But although such exalted ideas of Osiris and his position among the
gods obtained generally in Egypt during the XVIIIth dynasty (about B.C.
1600) there is evidence that some believed that in spite of every
precaution the body might decay, and that it was necessary to make a
special appeal unto Osiris if this dire result was to be avoided. The
following remarkable prayer was first found inscribed upon a linen
swathing which had enveloped the mummy of Thothmes III., but since that
time the text, written in hieroglyphics, has been found inscribed upon
the _Papyrus of Nu_, [Footnote: Brit. Mus., No. 10,477, sheet 18. I have
published the text in my _Chapters of Coming Forth by Day_, pp.
398-402.] and it is, of course, to be found also in the late papyrus
preserved at Turin, which the late Dr. Lepsius published so far back as
1842. This text, which is now generally known as Chapter CLIV of the
Book of the Dead, is entitled "The Chapter of not letting the body
perish." The text begins:--

"Homage to thee, O my divine father Osiris! I have come to thee that
thou mayest embalm, yea embalm these my members, for I would not
perish and come to an end, [but would be] even like unto my divine
father Khepera, the divine type of him that never saw corruption.
Come, then, and make me to have the mastery over my breath, O thou
lord of the winds, who dost magnify those divine beings who are like
unto thyself. Stablish thou me, then, and strengthen me, O lord of the
funeral chest. Grant thou that I may enter into the land of
everlastingness, even as it was granted unto thee, and unto thy father
Temu, O thou whose body did not see corruption, and who thyself never
sawest corruption. I have never wrought that which thou hatest, nay, I
have uttered acclamations with those who have loved thy KA. Let not my
body turn into worms, but deliver me [from them] even as thou didst
deliver thyself. I beseech thee, let me not fall into rottenness as
thou dost let every god, and every goddess, and every animal, and
every reptile to see corruption when the soul hath gone forth from
them after their death. For when the soul departeth, a man seeth
corruption, and the bones of his body rot and become wholly
loathsomeness, the members decay piecemeal, the bones crumble into an
inert mass, the flesh turneth into foetid liquid, and he becometh a
brother unto the decay which cometh upon him. And he turneth into a
host of worms, and he becometh a mass of worms, and an end is made of
him, and he perisheth in the sight of the god Shu even as doth every
god, and every goddess, and every feathered fowl, and every fish, and
every creeping thing, and every reptile, and every animal, and every
thing whatsoever. When the worms see me and know me, let them fall
upon their bellies, and let the fear of me terrify them; and thus let
it be with every creature after [my] death, whether it be animal, or
bird, or fish, or worm, or reptile. And let life arise out of death.
Let not decay caused by any reptile make an end [of me], and let not
them come against me in their various forms. Do not thou give me over
unto that slaughterer who dwelleth in his torture-chamber (?), who
killeth the members of the body and maketh them to rot, who worketh
destruction upon many dead bodies, whilst he himself remaineth hidden
and liveth by slaughter; let me live and perform his message, and let
me do that which is commanded by him. Gave me not over unto his
fingers, and let him not gain, the mastery over me, for I am under thy
command, O lord of the gods.

"Homage to thee; O my divine father Osiris, thou hast thy being with
thy members. Thou didst not decay, thou didst not become worms, thou
didst not diminish, thou didst not become corruption, thou didst not
putrefy, and thou didst not turn into worms."

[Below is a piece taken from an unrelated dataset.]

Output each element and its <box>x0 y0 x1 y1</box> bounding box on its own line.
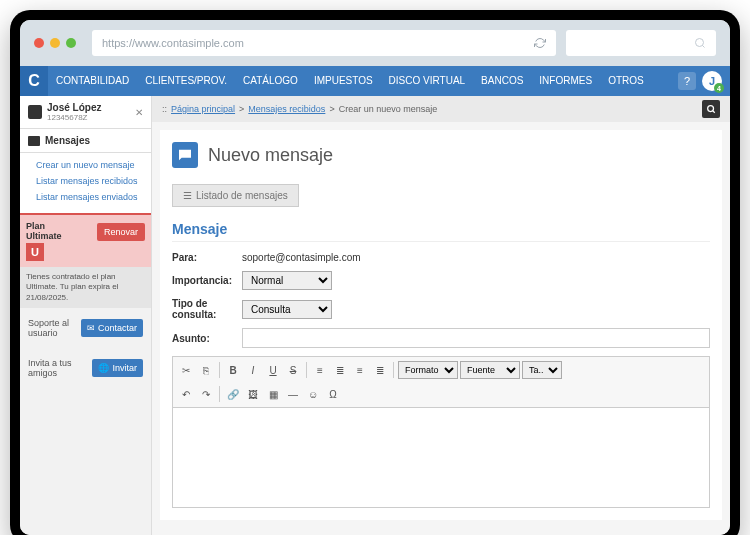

The deceased then identifying himself with Khepera, the god who created
Osiris and his company of gods, says:--

"I am the god Khepera, and my members shall have an everlasting
existence. I shall not decay, I shall not rot, I shall not putrefy, I
shall not turn into worms, and I shall not see corruption under the
eye of the god Shu. I shall have my being, I shall have my being; I
shall live, I shall live; I shall germinate, I shall germinate, I
shall germinate; I shall wake up in peace. I shall not putrefy; my
bowels shall not perish; I shall not suffer injury; mine eye shall not
decay; the form of my countenance shall not disappear; mine ear shall
not become deaf; my head shall not be separated from my neck; my
tongue shall not be carried away; my hair shall not be cut off; mine
eyebrows shall not be shaved off, and no baleful injury shall come
upon me. My body shall be stablished, and it shall neither fall into
ruin, nor be destroyed on this earth."

Judging from such passages as those given above we might think that
certain of the Egyptians expected a resurrection of the physical body,
and the mention of the various members of the body seems to make this
view certain. But the body of which the incorruption and immortality are
so strongly declared is the S[=A]HU; or spiritual body, that sprang into
existence out of the physical body, which had become transformed by
means of the prayers that had been recited and the ceremonies that had
been performed on the day of the funeral, or on that wherein it was laid
in the tomb. It is interesting to notice that no mention is made of meat
or drink in the CLIVth Chapter, and the only thing which the deceased
refers to as necessary for his existence is air, which he obtains
through, the god Temu, the god who is always depicted in human form; the
god is here mentioned in his aspect of the night Sun as opposed to R[=a]
the day Sun, and a comparison of the Sun's daily death with the death of
the deceased is intended to be made. The deposit of the head of the God-man
Osiris at Abydos has already been mentioned, and the belief that it
was preserved there was common throughout Egypt. But in the text quoted
above the deceased says, "My head shall not be separated from my neck,"
which seems to indicate that he wished to keep his body whole,
notwithstanding that Osiris was almighty, and could restore the limbs
and reconstitute the body, even as he had done for his own limbs and
body which had been hacked to pieces by Set. Chapter XLIII of the Book
of the Dead [Footnote: See _The Chapters of Coming Forth by Day_, p.
98.] also has an important reference to the head of Osiris. It is
entitled "The Chapter of not letting the head of a man be cut off from
him in the underworld," and must be of considerable antiquity. In it the
deceased says: "I am the Great One, the son of the Great One; I am Fire,
and the son of the Fire, to whom was given his head after it had been
cut off. The head of Osiris was not taken away from him, let not the
head of the deceased be taken away from him. I have knit myself together
(_or_ reconstituted myself); I have made myself whole and complete; I
have renewed my youth; I am Osiris, the lord of eternity."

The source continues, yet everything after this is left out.